What she lacked in stature, she compensated with an over-abundance of charisma, charm and feistiness.
Her devout feistiness and stubbornness had served her well throughout her life. And even in her waning months, she was a model of strong will and sheer determination right up until the end of her journey here on earth. She will be greatly missed and fondly remembered by many friends, neighbors, family and fellow rock hounds.
A celebration of life is planned for later this summer at the Greenwood Senior Center. Family and friends are encouraged to post memories and stories of your connection with Marguerite on the People’s Memorial Site: Donations in her name can be made to the Greenwood Senior Center or the Phinney Neighborhood Association Village. Please specify either the Greenwood Senior Center or the PNA Village.

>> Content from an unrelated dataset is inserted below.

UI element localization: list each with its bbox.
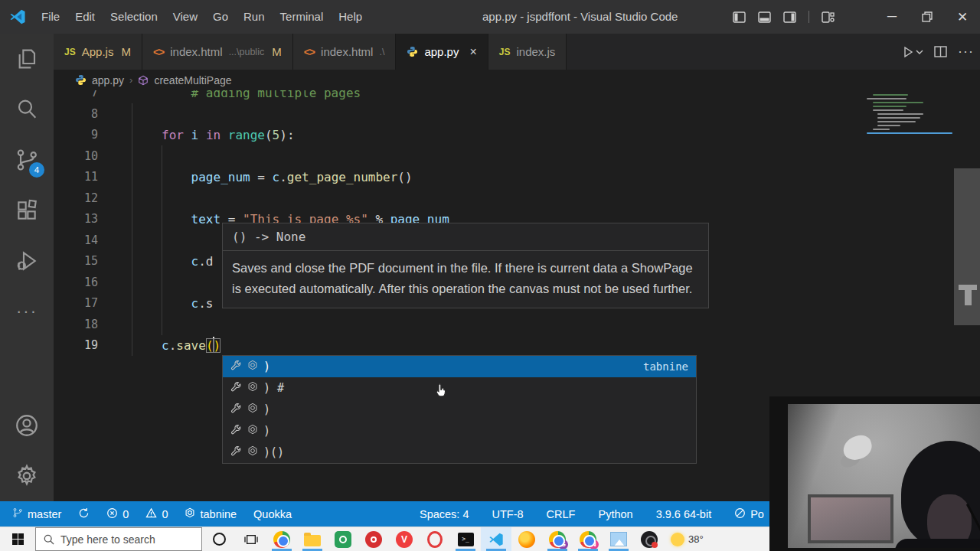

I came to know and appreciate Marguerite’s spirit and intellect and person after I joined the PNA Village. When I retired I wanted to volunteer and give back and that is how almost seven years ago I met Marguerite. I drove her to numerous medical appointments and quickly realized what a resilient and remarkable woman she was. Her home was filled with books and art which she loved to discuss. I recall one day she unexpectedly called to ask for a ride to the ER. I of course said yes, because it was Marguerite. Covid disrupted our lives but as we returned to gathering I became reacquainted with Marguerite at the Village book group. I saw her spirit glowing through despite her physical disabilities. She loved books about science and women scientists, fiction and nonfiction. I had the honor to drive her to the last book group she attended at Couth Buzzard bookstore. After the meeting we lingered over the books. She of course got a books with essays about women scientists; she also recommended the book I purchased. This month when I will be reviewing that book, I will be thinking about Marguerite. In the short time I knew her she made a lasting impression I will cherish
Marguerite will be greatly missed in the PNA Village People book group, where she shared her passion for reading with us for many years. I also took various enjoyable classes from her at the Greenwood Senior Center. She was a treasure and an inspiration.
I has the pleasure of getting to know Marguerite through my work with the PNA Village. She was one of the first people I met in the Village program and she instantly made me feel seen and welcome. She had such a passion for people and community, loved a good potluck, and had a special appreciation for nature and the world around her. I am grateful for having crossed paths with her in this life. She was an inspiring woman, I will miss her.